MTA wants truck route to stay

WINNIPEG — The Manitoba Trucking Association (MTA) was outraged to hear of the Winnipeg’s plans to shut down Plessis Road as a designated Truck Route, especially after the city spent $10 million in the past two years to expand it.

A proposal by Transcona Councillor Russ Wyatt to shut down Plessis Road as a truck route was put forward because Wyatt claims trucks are using it as a “short cut.” The MTA disagrees and argues that Plessis Road meets the city’s criteria for classifying it as a truck route.

The trucking industry has made significant strides in reducing Green House Gas (GHG) emissions, and this closure would create more emissions, rather than reduce them. MTA general manager Bob Dolyniuk, thinks this would be taking a step backwards in their environmental footprint.
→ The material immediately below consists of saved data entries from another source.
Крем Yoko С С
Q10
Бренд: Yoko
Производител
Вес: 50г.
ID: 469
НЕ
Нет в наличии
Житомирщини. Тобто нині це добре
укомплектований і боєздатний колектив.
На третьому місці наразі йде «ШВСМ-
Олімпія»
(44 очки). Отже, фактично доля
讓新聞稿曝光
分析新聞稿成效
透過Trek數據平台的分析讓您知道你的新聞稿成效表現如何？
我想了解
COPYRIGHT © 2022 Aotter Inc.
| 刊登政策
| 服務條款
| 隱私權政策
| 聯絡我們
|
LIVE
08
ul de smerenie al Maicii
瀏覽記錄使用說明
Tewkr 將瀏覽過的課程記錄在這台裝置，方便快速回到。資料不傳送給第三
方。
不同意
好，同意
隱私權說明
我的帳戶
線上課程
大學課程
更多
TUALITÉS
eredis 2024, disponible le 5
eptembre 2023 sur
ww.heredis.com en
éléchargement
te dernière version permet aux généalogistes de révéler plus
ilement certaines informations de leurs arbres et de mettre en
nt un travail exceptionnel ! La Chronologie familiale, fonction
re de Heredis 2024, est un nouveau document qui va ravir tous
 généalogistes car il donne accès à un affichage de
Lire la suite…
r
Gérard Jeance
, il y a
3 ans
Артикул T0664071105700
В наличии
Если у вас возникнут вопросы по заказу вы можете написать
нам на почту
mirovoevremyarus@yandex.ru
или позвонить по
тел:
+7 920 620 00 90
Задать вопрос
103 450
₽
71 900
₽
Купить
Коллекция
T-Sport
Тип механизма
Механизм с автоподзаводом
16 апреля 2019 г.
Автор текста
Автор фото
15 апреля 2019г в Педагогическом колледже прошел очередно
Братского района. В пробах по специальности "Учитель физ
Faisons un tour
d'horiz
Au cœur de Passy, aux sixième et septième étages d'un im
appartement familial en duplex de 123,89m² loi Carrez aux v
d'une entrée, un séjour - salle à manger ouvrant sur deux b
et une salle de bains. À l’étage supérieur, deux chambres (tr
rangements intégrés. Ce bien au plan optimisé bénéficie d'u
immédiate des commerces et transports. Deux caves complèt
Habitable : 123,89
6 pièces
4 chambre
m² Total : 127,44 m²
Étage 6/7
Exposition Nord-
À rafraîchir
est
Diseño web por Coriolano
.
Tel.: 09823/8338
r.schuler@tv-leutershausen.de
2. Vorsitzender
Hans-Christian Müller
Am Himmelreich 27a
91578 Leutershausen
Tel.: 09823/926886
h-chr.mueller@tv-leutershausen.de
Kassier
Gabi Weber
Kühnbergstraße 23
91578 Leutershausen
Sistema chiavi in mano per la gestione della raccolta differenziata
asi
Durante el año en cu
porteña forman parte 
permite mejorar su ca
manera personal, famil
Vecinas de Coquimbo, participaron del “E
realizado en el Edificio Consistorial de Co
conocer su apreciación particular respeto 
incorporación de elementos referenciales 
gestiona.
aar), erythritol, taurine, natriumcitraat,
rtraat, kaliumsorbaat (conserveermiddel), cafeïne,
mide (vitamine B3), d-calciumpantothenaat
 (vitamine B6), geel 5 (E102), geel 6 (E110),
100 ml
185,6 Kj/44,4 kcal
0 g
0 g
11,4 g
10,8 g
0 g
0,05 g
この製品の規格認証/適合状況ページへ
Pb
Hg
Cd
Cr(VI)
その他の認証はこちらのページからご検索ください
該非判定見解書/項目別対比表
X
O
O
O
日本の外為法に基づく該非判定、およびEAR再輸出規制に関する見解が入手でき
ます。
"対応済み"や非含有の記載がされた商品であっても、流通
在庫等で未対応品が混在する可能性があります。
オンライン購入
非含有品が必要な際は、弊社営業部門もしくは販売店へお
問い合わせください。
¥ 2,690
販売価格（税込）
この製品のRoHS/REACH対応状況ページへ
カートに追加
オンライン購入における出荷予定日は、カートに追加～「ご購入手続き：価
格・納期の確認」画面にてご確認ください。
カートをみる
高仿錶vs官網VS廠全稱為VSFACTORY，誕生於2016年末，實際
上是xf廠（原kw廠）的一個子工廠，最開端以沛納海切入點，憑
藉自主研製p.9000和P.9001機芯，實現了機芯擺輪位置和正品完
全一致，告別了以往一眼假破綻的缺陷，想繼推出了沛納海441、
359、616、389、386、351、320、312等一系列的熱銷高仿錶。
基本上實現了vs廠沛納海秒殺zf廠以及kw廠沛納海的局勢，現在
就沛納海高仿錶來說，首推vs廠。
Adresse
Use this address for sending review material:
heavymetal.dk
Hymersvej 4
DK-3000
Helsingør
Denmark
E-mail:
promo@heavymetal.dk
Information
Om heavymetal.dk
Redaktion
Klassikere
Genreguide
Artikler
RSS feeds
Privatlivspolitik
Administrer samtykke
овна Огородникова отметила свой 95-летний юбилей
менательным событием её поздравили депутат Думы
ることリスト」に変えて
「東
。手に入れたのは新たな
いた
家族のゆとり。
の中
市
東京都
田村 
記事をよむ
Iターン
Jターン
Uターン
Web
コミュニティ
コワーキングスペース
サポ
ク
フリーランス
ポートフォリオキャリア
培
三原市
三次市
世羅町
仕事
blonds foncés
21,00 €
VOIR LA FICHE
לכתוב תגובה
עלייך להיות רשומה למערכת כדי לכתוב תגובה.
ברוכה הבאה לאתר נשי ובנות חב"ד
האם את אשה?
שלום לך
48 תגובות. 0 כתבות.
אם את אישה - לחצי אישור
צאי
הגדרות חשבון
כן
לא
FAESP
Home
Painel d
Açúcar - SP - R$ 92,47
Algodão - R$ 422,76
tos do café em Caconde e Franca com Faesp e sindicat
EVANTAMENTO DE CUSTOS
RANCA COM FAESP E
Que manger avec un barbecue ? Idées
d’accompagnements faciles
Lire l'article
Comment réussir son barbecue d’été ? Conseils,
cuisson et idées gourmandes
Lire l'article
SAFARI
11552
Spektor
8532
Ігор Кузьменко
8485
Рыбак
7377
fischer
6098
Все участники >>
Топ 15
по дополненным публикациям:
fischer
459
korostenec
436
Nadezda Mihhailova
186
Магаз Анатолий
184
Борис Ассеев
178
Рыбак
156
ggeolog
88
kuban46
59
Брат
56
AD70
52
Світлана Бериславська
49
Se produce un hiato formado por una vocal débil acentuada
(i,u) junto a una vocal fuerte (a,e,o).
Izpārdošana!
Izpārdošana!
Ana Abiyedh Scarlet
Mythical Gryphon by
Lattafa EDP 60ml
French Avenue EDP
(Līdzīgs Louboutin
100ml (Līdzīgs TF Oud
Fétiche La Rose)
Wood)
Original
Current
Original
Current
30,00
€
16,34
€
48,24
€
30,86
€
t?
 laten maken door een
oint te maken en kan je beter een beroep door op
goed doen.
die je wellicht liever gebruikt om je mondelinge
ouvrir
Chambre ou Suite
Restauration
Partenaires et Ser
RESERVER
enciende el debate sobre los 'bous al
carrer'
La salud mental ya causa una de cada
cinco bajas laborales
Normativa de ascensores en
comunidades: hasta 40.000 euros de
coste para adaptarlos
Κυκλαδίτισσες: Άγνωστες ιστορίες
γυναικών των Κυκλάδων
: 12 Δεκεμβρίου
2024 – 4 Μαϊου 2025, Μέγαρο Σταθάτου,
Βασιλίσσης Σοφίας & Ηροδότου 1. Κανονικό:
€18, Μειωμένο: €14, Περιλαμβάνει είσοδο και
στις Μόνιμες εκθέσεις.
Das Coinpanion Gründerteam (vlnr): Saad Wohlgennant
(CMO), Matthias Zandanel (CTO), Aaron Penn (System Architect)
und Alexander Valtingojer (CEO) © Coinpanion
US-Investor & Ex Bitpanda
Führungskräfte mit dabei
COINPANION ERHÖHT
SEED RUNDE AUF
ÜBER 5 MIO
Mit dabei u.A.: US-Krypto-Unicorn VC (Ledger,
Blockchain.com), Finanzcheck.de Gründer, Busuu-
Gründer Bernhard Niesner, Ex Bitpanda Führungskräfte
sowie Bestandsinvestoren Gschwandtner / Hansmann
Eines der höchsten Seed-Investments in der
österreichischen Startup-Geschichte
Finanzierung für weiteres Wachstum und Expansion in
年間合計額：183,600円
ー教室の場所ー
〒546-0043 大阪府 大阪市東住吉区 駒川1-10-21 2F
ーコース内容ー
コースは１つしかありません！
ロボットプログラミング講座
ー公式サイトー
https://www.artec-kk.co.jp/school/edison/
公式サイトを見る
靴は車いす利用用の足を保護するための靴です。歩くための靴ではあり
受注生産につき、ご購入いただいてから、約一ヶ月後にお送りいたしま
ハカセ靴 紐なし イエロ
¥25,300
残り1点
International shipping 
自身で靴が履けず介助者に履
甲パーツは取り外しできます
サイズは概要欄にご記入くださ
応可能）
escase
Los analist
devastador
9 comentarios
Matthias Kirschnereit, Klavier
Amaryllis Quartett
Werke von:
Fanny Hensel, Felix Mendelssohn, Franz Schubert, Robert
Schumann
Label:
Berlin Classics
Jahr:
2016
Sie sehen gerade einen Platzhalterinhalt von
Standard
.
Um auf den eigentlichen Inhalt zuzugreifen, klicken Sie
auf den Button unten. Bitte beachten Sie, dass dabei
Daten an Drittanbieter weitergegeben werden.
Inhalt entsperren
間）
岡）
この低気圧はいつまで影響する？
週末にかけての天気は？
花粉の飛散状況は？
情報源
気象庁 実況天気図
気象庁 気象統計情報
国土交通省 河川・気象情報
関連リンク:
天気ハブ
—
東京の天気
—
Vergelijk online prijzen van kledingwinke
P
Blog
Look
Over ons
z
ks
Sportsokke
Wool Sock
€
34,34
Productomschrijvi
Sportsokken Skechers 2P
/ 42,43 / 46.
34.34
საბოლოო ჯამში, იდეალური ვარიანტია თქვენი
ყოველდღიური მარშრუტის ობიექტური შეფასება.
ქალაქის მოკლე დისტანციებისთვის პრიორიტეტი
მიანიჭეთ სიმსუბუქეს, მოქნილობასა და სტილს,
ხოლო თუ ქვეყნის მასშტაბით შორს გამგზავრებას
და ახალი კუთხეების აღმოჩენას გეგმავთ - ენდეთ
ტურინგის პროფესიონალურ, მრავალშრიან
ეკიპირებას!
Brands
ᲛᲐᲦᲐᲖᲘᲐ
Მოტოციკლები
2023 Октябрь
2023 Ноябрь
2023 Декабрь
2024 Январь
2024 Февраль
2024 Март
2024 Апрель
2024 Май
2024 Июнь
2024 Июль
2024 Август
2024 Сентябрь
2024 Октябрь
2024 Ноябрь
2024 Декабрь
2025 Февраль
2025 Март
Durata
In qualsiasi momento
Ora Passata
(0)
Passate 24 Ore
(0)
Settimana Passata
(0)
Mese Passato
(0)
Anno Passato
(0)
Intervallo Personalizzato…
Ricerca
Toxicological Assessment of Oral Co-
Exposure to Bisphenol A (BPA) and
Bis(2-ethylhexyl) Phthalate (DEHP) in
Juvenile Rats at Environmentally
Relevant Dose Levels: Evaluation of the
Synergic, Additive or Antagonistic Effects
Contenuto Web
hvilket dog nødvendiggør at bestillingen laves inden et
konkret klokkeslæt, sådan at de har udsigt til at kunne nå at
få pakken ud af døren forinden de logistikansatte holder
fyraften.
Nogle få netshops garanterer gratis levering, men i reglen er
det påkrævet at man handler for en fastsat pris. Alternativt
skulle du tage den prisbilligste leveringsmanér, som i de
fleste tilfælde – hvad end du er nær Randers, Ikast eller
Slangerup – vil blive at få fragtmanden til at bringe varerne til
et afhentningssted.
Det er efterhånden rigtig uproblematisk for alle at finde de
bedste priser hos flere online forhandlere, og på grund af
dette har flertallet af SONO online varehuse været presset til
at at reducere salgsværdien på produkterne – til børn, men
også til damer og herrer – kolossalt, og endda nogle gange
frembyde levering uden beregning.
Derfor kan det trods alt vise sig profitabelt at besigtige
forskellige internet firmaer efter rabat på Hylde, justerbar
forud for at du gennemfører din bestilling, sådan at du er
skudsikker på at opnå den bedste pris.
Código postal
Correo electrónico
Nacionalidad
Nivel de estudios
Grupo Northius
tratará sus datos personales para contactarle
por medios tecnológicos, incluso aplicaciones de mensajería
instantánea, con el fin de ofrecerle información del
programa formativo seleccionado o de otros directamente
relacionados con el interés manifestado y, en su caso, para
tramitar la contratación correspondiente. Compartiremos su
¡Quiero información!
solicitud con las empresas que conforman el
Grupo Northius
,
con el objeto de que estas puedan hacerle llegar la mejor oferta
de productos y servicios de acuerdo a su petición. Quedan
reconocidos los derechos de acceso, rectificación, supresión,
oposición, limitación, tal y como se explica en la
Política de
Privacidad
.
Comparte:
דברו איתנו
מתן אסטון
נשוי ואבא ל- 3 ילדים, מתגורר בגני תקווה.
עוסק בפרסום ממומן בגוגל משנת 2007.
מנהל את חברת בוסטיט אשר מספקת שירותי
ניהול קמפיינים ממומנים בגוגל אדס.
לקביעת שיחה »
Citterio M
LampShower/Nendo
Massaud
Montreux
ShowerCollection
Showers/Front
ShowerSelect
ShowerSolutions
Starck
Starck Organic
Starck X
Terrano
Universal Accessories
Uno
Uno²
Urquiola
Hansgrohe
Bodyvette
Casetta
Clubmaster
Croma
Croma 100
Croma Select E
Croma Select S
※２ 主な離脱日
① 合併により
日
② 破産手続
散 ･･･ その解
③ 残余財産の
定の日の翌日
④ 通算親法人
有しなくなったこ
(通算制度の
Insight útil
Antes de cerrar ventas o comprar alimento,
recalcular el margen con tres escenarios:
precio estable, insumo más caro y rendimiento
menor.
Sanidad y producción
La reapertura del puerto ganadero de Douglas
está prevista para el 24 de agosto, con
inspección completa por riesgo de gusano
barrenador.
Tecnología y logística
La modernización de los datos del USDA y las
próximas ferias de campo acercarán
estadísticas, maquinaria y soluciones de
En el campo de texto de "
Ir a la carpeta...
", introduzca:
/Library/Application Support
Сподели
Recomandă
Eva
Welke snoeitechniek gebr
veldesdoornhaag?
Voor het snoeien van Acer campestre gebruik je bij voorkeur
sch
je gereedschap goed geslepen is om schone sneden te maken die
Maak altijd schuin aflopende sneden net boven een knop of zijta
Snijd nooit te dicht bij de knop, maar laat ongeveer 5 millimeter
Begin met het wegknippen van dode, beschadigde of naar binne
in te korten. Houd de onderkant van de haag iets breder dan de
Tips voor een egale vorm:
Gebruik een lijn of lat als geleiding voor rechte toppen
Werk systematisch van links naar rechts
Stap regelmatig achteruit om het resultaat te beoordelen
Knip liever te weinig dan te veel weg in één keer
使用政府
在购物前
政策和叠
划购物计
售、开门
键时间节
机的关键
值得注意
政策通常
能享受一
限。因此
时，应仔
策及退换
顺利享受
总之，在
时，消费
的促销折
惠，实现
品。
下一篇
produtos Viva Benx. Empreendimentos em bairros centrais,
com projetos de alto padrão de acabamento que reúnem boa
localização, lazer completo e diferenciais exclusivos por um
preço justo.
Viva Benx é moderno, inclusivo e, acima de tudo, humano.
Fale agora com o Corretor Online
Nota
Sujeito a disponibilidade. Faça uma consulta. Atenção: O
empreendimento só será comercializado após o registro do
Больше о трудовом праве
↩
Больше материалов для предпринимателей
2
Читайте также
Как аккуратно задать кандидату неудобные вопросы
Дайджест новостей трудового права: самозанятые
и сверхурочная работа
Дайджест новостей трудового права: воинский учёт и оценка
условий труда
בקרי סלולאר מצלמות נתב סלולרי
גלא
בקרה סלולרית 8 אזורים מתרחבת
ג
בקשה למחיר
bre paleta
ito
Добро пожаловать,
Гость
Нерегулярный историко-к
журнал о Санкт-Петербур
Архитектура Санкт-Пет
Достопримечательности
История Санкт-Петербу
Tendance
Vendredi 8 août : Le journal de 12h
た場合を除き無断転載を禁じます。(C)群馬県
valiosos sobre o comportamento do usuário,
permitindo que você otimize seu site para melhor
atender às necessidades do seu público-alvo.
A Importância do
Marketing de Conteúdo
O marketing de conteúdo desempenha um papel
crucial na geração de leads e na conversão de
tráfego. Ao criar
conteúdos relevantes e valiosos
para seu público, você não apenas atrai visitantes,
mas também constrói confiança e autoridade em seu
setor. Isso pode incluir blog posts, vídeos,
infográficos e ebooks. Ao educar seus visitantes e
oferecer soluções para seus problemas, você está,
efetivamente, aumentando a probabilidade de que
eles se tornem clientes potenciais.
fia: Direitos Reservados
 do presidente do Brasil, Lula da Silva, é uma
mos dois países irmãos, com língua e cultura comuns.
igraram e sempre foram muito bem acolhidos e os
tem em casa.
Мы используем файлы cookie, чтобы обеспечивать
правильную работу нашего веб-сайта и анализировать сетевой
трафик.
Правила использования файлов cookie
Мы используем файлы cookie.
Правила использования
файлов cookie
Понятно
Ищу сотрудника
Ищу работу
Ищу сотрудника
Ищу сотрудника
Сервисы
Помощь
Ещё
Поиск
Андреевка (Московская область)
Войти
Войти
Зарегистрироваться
“To reduce our greenhouse gas emissions means that our industry must conduct its business in the most efficient and productive manner reasonable and minimize kilometres travelled,” he says. “The elimination of Plessis Road as a Truck Route will cause the exact opposite.”

Once adopted, it would also be costly to both the citizens of Winnipeg, and to the trucking industry.

“The City of Winnipeg has expended $10 million in the last two years developing Plessis Road as a double divided Regional Street and Truck Route. To spend that amount of money on a street and then re-designate to a non-Truck Route street is a complete waste of taxpayers’ dollars,” Dolyniuk reasons.

Furthermore, it will inflict a minimum of $1 million per year of additional and unnecessary cost to the trucking industry, according to the MTA and based on identified trips by the City of Winnipeg and truck operating costs identified by Transport Canada.

Additionally, a report prepared by the City of Winnipeg itself, found that the number of trucks that travel Plessis Road in typical 12-hour weekday is only 428 trucks, while other truck routes carry as many as 3480 trucks.